## LISTED RECORDS:

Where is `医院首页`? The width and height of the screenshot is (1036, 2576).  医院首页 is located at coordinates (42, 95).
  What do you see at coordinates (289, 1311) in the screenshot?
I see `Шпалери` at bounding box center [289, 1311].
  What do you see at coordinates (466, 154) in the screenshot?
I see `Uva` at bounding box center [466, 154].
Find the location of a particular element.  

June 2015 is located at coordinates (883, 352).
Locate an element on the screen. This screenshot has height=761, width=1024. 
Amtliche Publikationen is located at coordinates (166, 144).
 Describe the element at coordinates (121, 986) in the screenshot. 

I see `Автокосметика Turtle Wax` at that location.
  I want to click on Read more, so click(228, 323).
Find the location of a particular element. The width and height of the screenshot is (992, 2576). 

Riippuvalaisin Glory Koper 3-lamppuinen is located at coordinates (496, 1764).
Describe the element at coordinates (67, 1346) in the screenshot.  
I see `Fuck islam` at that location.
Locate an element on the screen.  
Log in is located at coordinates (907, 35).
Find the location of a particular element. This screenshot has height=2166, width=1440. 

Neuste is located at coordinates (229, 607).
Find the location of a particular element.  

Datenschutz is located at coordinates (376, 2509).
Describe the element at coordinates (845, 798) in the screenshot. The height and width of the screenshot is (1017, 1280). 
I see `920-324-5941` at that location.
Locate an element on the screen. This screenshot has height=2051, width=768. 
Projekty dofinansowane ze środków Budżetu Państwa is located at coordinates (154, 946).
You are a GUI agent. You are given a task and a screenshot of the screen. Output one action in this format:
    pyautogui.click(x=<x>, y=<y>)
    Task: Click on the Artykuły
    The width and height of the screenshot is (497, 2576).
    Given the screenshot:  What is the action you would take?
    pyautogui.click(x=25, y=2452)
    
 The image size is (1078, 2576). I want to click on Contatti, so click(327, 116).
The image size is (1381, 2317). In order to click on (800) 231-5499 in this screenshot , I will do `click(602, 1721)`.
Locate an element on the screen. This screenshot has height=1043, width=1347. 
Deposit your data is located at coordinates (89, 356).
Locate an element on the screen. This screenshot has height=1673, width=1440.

## PROBLEM TO SOLVE:
Write the material out once more so that every line matches the original.

## EXERCISE SOLUTION:
Where is `医院首页`? The width and height of the screenshot is (1036, 2576).  医院首页 is located at coordinates (42, 95).
  What do you see at coordinates (289, 1311) in the screenshot?
I see `Шпалери` at bounding box center [289, 1311].
  What do you see at coordinates (466, 154) in the screenshot?
I see `Uva` at bounding box center [466, 154].
Find the location of a particular element.  

June 2015 is located at coordinates (883, 352).
Locate an element on the screen. This screenshot has height=761, width=1024. 
Amtliche Publikationen is located at coordinates (166, 144).
 Describe the element at coordinates (121, 986) in the screenshot. 

I see `Автокосметика Turtle Wax` at that location.
  I want to click on Read more, so click(228, 323).
Find the location of a particular element. The width and height of the screenshot is (992, 2576). 

Riippuvalaisin Glory Koper 3-lamppuinen is located at coordinates (496, 1764).
Describe the element at coordinates (67, 1346) in the screenshot.  
I see `Fuck islam` at that location.
Locate an element on the screen.  
Log in is located at coordinates (907, 35).
Find the location of a particular element. This screenshot has height=2166, width=1440. 

Neuste is located at coordinates (229, 607).
Find the location of a particular element.  

Datenschutz is located at coordinates (376, 2509).
Describe the element at coordinates (845, 798) in the screenshot. The height and width of the screenshot is (1017, 1280). 
I see `920-324-5941` at that location.
Locate an element on the screen. This screenshot has height=2051, width=768. 
Projekty dofinansowane ze środków Budżetu Państwa is located at coordinates (154, 946).
You are a GUI agent. You are given a task and a screenshot of the screen. Output one action in this format:
    pyautogui.click(x=<x>, y=<y>)
    Task: Click on the Artykuły
    The width and height of the screenshot is (497, 2576).
    Given the screenshot:  What is the action you would take?
    pyautogui.click(x=25, y=2452)
    
 The image size is (1078, 2576). I want to click on Contatti, so click(327, 116).
The image size is (1381, 2317). In order to click on (800) 231-5499 in this screenshot , I will do `click(602, 1721)`.
Locate an element on the screen. This screenshot has height=1043, width=1347. 
Deposit your data is located at coordinates (89, 356).
Locate an element on the screen. This screenshot has height=1673, width=1440.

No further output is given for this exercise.